BACKGROUND Regional performance of the hypertrophied left ventricle (LV) in hypertrophic cardiomyopathy (HCM) is still incompletely characterized with studies variably reporting that the hypertrophied myocardium is hypokinetic, akinetic, or has normal function. Different imaging modalities (M-mode or two-dimensional echocardiography) and methods of analysis (fixed or floating frame of reference for wall motion analysis) yield different results. We assessed regional function in terms of systolic wall thickening and shortening and related these parameters to end-diastolic thickness using tagged magnetic resonance imaging and the three-dimensional volume-element approach.

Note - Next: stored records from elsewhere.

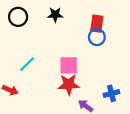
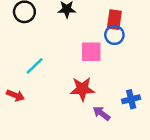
pink square: (69, 65) -> (91, 52), moved

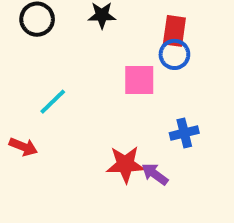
red star: (82, 89) -> (125, 164), moved
blue cross: (131, 99) -> (184, 133), moved

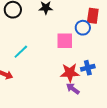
red rectangle: (174, 31) -> (93, 16), moved
red star: (125, 164) -> (70, 73), moved

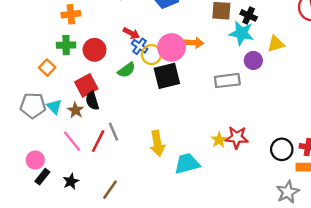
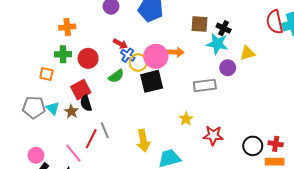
orange square: (47, 68) -> (46, 74), turned -32
yellow star: (219, 140) -> (186, 119), moved
pink line: (72, 141) -> (73, 153), moved

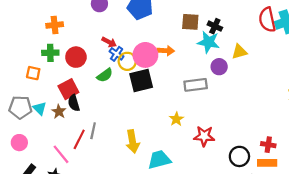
gray line: (105, 130) -> (93, 131), turned 35
black circle: (253, 146) -> (239, 156), moved
pink circle: (36, 155) -> (19, 143), moved

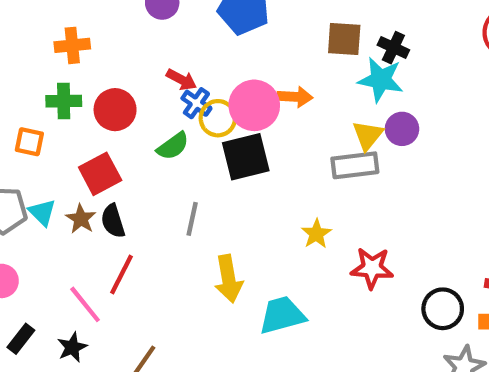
yellow triangle: (239, 52) -> (368, 135), moved, turned -35
black semicircle: (74, 103) -> (113, 221), moved
gray line: (93, 131) -> (192, 219), moved

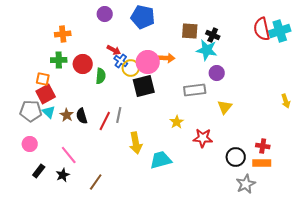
yellow triangle: (368, 135) -> (225, 107), moved
green semicircle: (173, 146) -> (101, 76), moved, turned -49
red square: (100, 174) -> (46, 94), moved
red line: (121, 274) -> (105, 121), moved

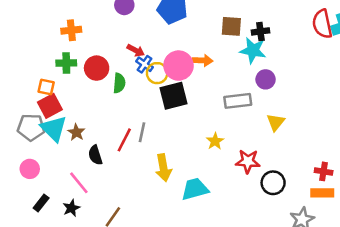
black cross: (213, 35) -> (260, 31), turned -32
cyan triangle: (49, 112) -> (54, 129), size x1.6
black semicircle: (82, 116) -> (95, 155), moved
black circle: (236, 157) -> (273, 183), moved

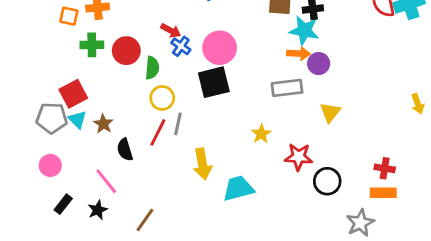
orange arrow: (202, 60) -> (299, 53), moved
yellow circle: (157, 73) -> (162, 98), moved
orange square: (46, 87) -> (69, 16), moved
cyan triangle: (54, 129) -> (78, 119), size x0.6

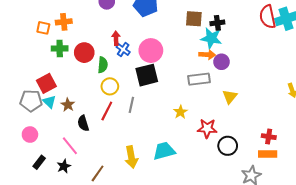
red arrow: (171, 31) -> (116, 38), turned -120
gray line: (178, 124) -> (131, 105), moved
yellow arrow: (202, 164) -> (131, 157), moved

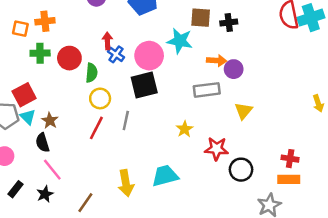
cyan star: (211, 38) -> (180, 41), moved
black semicircle: (83, 123) -> (42, 143), moved

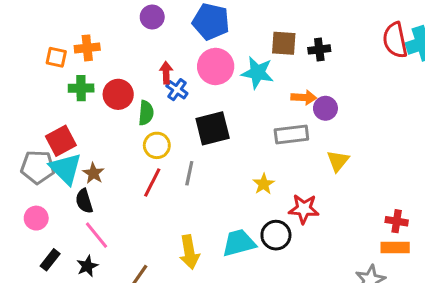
pink circle: (149, 56) -> (216, 66), moved
cyan triangle: (28, 117) -> (66, 169), size x1.6
black circle: (241, 170) -> (276, 235), moved

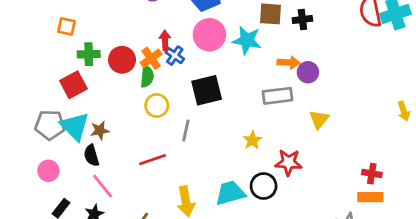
orange cross: (87, 48) -> (151, 58), moved, turned -30
red square: (61, 141) -> (73, 85), moved
brown star: (93, 173) -> (100, 131), turned 30
red line: (152, 183) -> (153, 160), moved, turned 44

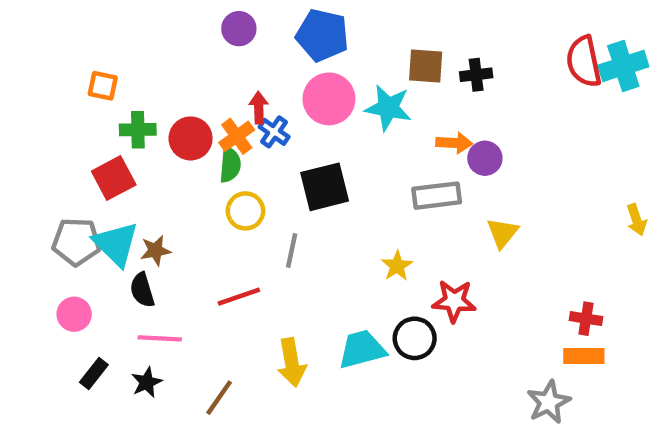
pink line: (103, 186) -> (160, 338), turned -48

METHODS AND RESULTS In 17 patients with HCM and 6 healthy volunteers, four parallel short-axis images with 12 radial tags and two mutually orthogonal long-axis images with four parallel tags were obtained at end diastole and end systole. After the LV endocardial and epicardial borders were traced, three-dimensional volume elements were constructed by connecting two matched planar segments in two adjacent short-axis image planes, accounting for translation, twist, and long-axis shortening. A total of 72 such volume elements encompassed the entire LV. From each of these elements, end-diastolic thickness and systolic function (fractional thickening and circumferential shortening) were calculated. The average end-diastolic thickness was 15.8 +/- 4.2 mm in patients with HCM, which was significantly greater than that in healthy subjects (8.6 +/- 2.1 mm, P < .001). Fractional thickening was significantly less in patients with HCM than in healthy subjects (0.31 +/- 0.22 versus 0.56 +/- 0.23, P < .001). There was a highly significant inverse correlation between fractional thickening and end-diastolic thickness that was independent of the type of hypertrophy or age group. Similar inverse relations were observed between circumferential shortening and end-diastolic wall thickness. CONCLUSIONS The myocardium in patients with HCM is heterogeneously thickened and the fractional thickening and circumferential shortening of the abnormally thickened myocardium are reduced compared with healthy subjects. The decrease in fractional thickening and shortening is inversely related to the local thickness.